PyTorch for Deep Learning - From Tensors to ANN Training
PyTorch for Deep Learning - From Tensors to ANN Training.
After NLP libraries, I moved into deep learning foundations and learned how PyTorch helps build neural networks using tensors, autograd, training loops, DataLoader, GPU training and hyperparameter tuning.
PyTorch for deep learning became the first practical step for me before going into RNNs and modern NLP architectures. Until now, I was mostly working with preprocessing, embeddings and NLP libraries. But to understand deep learning for NLP properly, I needed to understand how neural networks are actually built, trained, improved and debugged.
My rough understanding is this: PyTorch is one of the best libraries for learning and coding deep learning because it feels close to normal Python while still giving powerful tools for tensors, automatic differentiation, GPU training and neural network building. In these notebooks, I started from basics, moved to tensors, learned autograd, wrote a training pipeline, used Dataset and DataLoader, trained an ANN on GPU, noticed overfitting and then tried improvements and hyperparameter tuning.
This topic was important because I did not want deep learning to feel like a black box. I wanted to see how data becomes tensors, how forward pass works, how loss is calculated, how gradients are created, and how optimizer updates the model parameters.
PyTorch is not only about writing a model. It teaches the full training workflow: tensor, forward pass, loss, backward pass, optimizer step and evaluation.

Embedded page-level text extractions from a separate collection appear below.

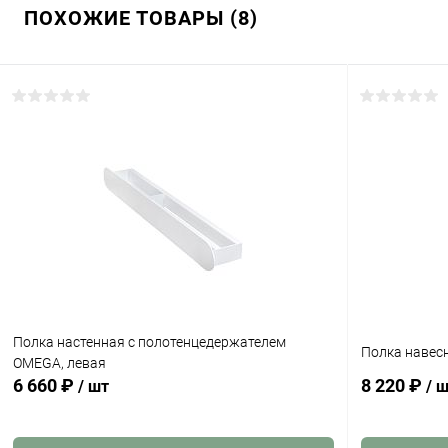
ПОХОЖИЕ ТОВАРЫ (8)
Полка настенная с полотенцедержателем
Полка навес
OMEGA, левая
6 660 ₽
8 220 ₽
/ шт
/ 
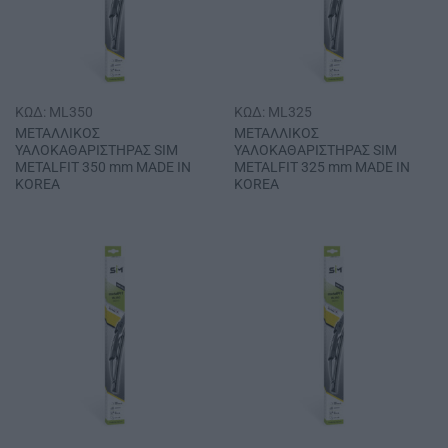
ΚΩΔ: ML350
ΚΩΔ: ML325
ΜΕΤΑΛΛΙΚΟΣ
ΜΕΤΑΛΛΙΚΟΣ
ΥΑΛΟΚΑΘΑΡΙΣΤΗΡΑΣ SΙΜ
ΥΑΛΟΚΑΘΑΡΙΣΤΗΡΑΣ SΙΜ
METALFIT 350 mm MADE IN
METALFIT 325 mm MADE IN
KOREA
KOREA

01 Why PyTorch Matters Before RNNs
The next topic in my roadmap is RNN. But before studying sequence models, I need the base deep learning workflow. RNNs are also neural networks. They still use tensors, gradients, loss functions, optimizers and training loops. So learning PyTorch first makes the next topics less confusing.
What PyTorch Gives
- tensor operations
- automatic gradients
- neural network modules
- optimizers and loss functions
- GPU acceleration
- custom datasets and batching
Why It Helps NLP
- embeddings become tensors
- text batches need DataLoader
- sequence models need training loops
- transformers are built using the same ideas
- experiments need tuning and debugging
02 Tensors - The Basic Data Structure
The first serious concept I learned was tensors. A tensor is like a specialized multi-dimensional array designed for mathematical operations. In deep learning, almost everything becomes a tensor: input data, labels, weights, bias values, gradients and model outputs.

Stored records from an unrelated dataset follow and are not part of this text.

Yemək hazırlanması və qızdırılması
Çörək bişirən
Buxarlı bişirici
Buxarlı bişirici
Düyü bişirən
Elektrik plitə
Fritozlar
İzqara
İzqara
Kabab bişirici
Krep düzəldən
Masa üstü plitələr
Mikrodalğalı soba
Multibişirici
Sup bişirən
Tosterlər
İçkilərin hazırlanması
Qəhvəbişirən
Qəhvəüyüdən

A scalar is a zero-dimensional tensor, a vector is one-dimensional, a matrix is two-dimensional, and images or batches can become higher-dimensional tensors.
import torch
a = torch.zeros(2, 3)
b = torch.ones(2, 3)
c = torch.rand(2, 3)
print(a)
print(b.shape)
print(c.dtype)
In the tensor notebook, I practiced creating tensors using empty, zeros, ones, rand, manual_seed and tensor. I also practiced tensor shapes, data types, mathematical operations, reduction operations, comparison functions, in-place operations, copying, reshaping and NumPy conversion.
03 CPU and GPU Tensors
Another important part was understanding device movement. PyTorch can run tensors and models on CPU or GPU. But the tensor and model must be on the same device. Otherwise, errors happen.

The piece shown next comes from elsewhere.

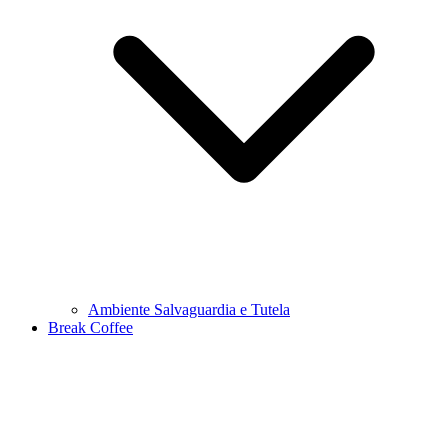
Ambiente Salvaguardia e Tutela
Break Coffee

device = torch.device("cuda" if torch.cuda.is_available() else "cpu")
x = torch.rand(3, 4)
x = x.to(device)
print(device)
print(x.device)
04 Autograd - How Gradients Are Calculated
Autograd was one of the most important concepts. Earlier, I learned derivatives manually. But in a neural network, there are many parameters and many operations. Manually writing every derivative is not practical.
PyTorch autograd tracks operations on tensors when requires_grad=True. During backward(), it calculates gradients using the computation graph.
x = torch.tensor(3.0, requires_grad=True)
y = x ** 2
y.backward()
print(x.grad)
I also tested chained operations like square, sine and exponential. This helped me understand the computation graph: forward pass creates values, backward pass calculates how much each tracked variable affected the final output.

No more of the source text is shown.